I was treating the brain as fixed in size, so, having some upper bound on memory. Naturally this isn’t quite true in practice (for all we know, healthy million-year-olds might have measurably larger heads if they existed, due to slow brain growth, but either way this seems like a technicality).
Oh, definitely. I think a better definition of goal-directedness is a prerequisite to be able to do that, so it’s only the first step. That being said, I think I’m more optimistic than you on the result, for a couple of reasons:
One way I imagine the use of a definition of goal-directedness is to filter against very goal-directed systems. A good definition (if it’s possible) should clarify whether low goal-directed systems can be competitive, as well as the consequences of different parts and aspects of goal-directedness. You can see that as a sort of analogy to the complexity penalties, although it might risk being similarly uncompetitive.
One hope with a definition we can actually toy with is to find some properties of the environments and the behavior of the systems that 1) capture a lot of the information we care about and 2) are easy to abstract. Something like what Alex has done for his POWER-seeking results, where the relevant aspect of the environment are the symmetries it contains.
Even arguing for your point, that evaluating goals and/or goal-directedness of actual NNs would be really hard, is made easier by a deconfused notion of goal-directedness.
What I mean is that when I think about inner alignment issues, I actually think of learned goal-directed models instead of learned inner optimizers. In that context, the former includes the latter. But I also expect that relatively powerful goal-directed systems can exist without a powerful simple structure like inner optimization, and that we should also worry about those.

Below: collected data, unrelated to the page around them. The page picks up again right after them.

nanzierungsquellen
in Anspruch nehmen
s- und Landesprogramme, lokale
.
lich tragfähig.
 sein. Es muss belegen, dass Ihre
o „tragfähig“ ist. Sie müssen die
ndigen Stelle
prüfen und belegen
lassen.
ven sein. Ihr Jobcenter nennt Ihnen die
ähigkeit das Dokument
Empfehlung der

That’s one way in which I expect deconfusing goal-directedness to help here: by replacing a weirdly-defined subset of the models we should worry about by what I expect to be the full set of worrying models in that context, with a hopefully clean definition.
Maybe irrelevant, but this makes me think of the problem with defining average complexity in complexity theory. You can prove things for some distributions over instances of the problem, but it’s really difficult to find a distribution that capture the instances you will meet in the real world. This means that you tend to be limited to worst case reasoning.
One cool way to address that is through smoothed complexity: the complexity for an instance x is the expected complexity over the distribution on instances created by adding some Gaussian noise to x. I wonder if we can get some guarantees like that, which might improve over worst-case reasoning.
Agreed. I don’t have such a story, but I think this is a good reframing of the crux underlying this line of argument.
For whatever reason, I thought about complexity depending on the size of the brain, which is really weird. But as complexity depending on the size of the data, I guess this makes more sense? I’m not sure why piling on more data wouldn’t make the reliance on memory more difficult (so something like O(X^2) ?), but I don’t think it’s that important.
Agreed that this a pretty strong argument that complexity doesn’t preclude mesa-optimizers.
Maybe in “Why this doesn’t seem to work” for pure computational complexity?
Ah, on this point, I very much agree.
I was treating the brain as fixed in size, so, having some upper bound on memory. Naturally this isn’t quite true in practice (for all we know, healthy million-year-olds might have measurably larger heads if they existed, due to slow brain growth, but either way this seems like a technicality).